The bottom of the platform
Just when the dron lands.
two bars move (thanks to stepper motors) to catch the drone
Last monday we were talking on how to release the battery, to choose and discard all the concepts of design that we had been thinking about the system of extraction of the battery, we evaluate their pros and cons. And we determine that a cam that rotates by moving safety tabs, releasing is the most optimal way.
Step 1: the arm in which the cam is at its extreme, expands towards the drone, this movement is parallel to the drone's landing zone.
Step 2: the cam reaches the back of the drone.
Step 3: the cam rotates and displaces the safety tabs.
Step 4: the arm shrinks to its shortest position by removing the the battery (it's inside a case).
Step 5: the arm descends to the cylinder plant, which is where the batteries are recharged.
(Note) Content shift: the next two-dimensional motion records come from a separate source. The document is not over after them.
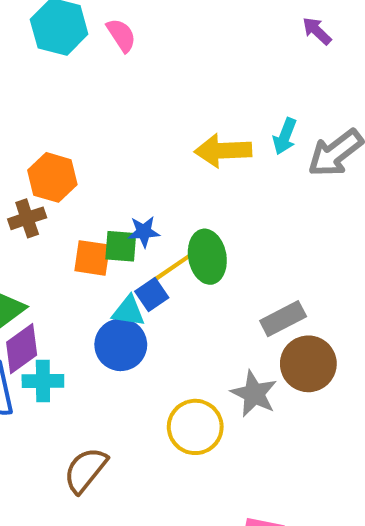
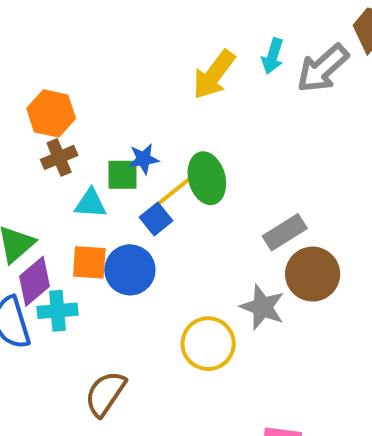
yellow arrow: (223, 151) -> (214, 75), turned -46
brown cross: (27, 218) -> (59, 157), moved
orange square: (92, 258) -> (89, 262), moved
cyan triangle: (128, 311) -> (91, 203), moved

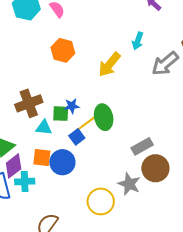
cyan arrow: (273, 56) -> (138, 41), moved
orange hexagon: (51, 113) -> (63, 50), moved
brown cross: (59, 157) -> (29, 103), size x1.5

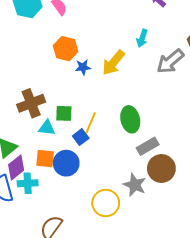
blue star: (72, 106) -> (83, 67), moved
green ellipse: (104, 117) -> (130, 119), moved
yellow line: (87, 123) -> (91, 123), turned -30

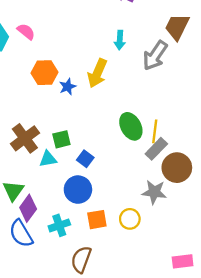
yellow line: (91, 123) -> (155, 131), moved
orange square: (45, 159) -> (97, 220), moved
cyan cross: (28, 183) -> (59, 225), moved
yellow circle: (106, 203) -> (130, 219), size x0.7

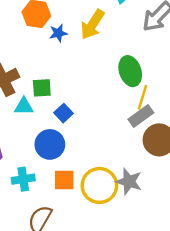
green ellipse: (131, 126) -> (130, 71), moved
gray star: (154, 192) -> (129, 181), moved
yellow circle: (130, 219) -> (99, 185), size x1.6

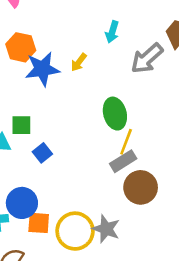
yellow arrow: (93, 25) -> (79, 62), size x0.6
blue star: (58, 33) -> (42, 69), size x1.8
blue circle: (50, 144) -> (22, 203), moved

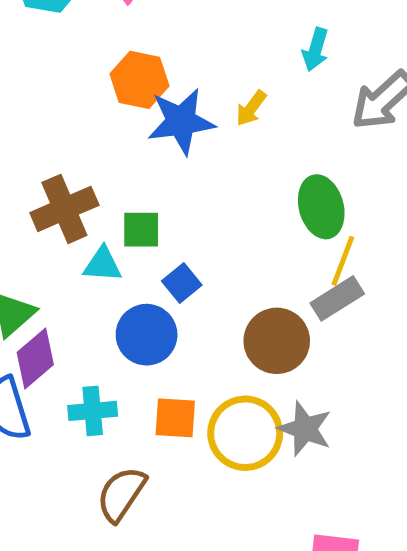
brown circle: (141, 187) -> (277, 341), moved
blue circle: (22, 203) -> (147, 335), moved

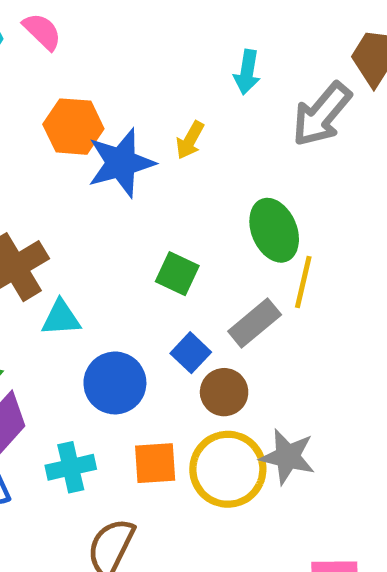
green square: (141, 230) -> (177, 274), moved, turned 33
blue square: (182, 283) -> (191, 353), moved
gray rectangle: (337, 298) -> (255, 323), moved
brown circle: (277, 341) -> (224, 392), moved, size x0.7

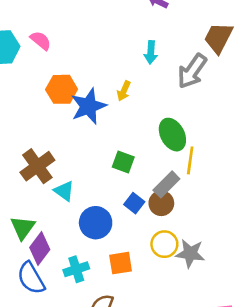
cyan triangle: (61, 318) -> (64, 191), turned 45
brown circle: (224, 392) -> (161, 203), moved
yellow circle: (228, 469) -> (164, 244), moved, size x0.7

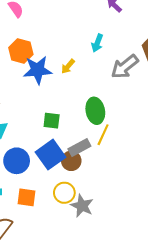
green square: (123, 162) -> (52, 121), turned -30
blue square: (134, 203) -> (51, 155), size x1.8

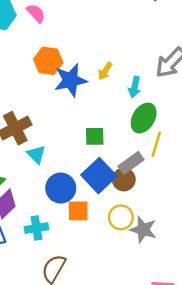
cyan arrow: (97, 43) -> (135, 87), moved
green ellipse: (95, 111) -> (144, 118), turned 50
orange square: (27, 197) -> (78, 211), moved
This cylinder consists of slots.
Step 6: In the same way that it get a battery from the drone, it deposits it in a cilynder empty slot.
Step 7: the cylinder rotates to the position of a new battery with energy (already charged)
step 8: the arm expands and extracts the battery, (as in step 2.3 etc.)
Step 9: the arm goes up where the drone is waiting for the battery with fresh energy.
Step 10: the arm is expanded to introduce battery, which is attached to the cam.
Step 11: the cam rotates, causing to fix the battery to the drone, giving it tied to the drone.
Step 12: the arm shrinks decoupling completely from the drone. That giving this with a charged battery.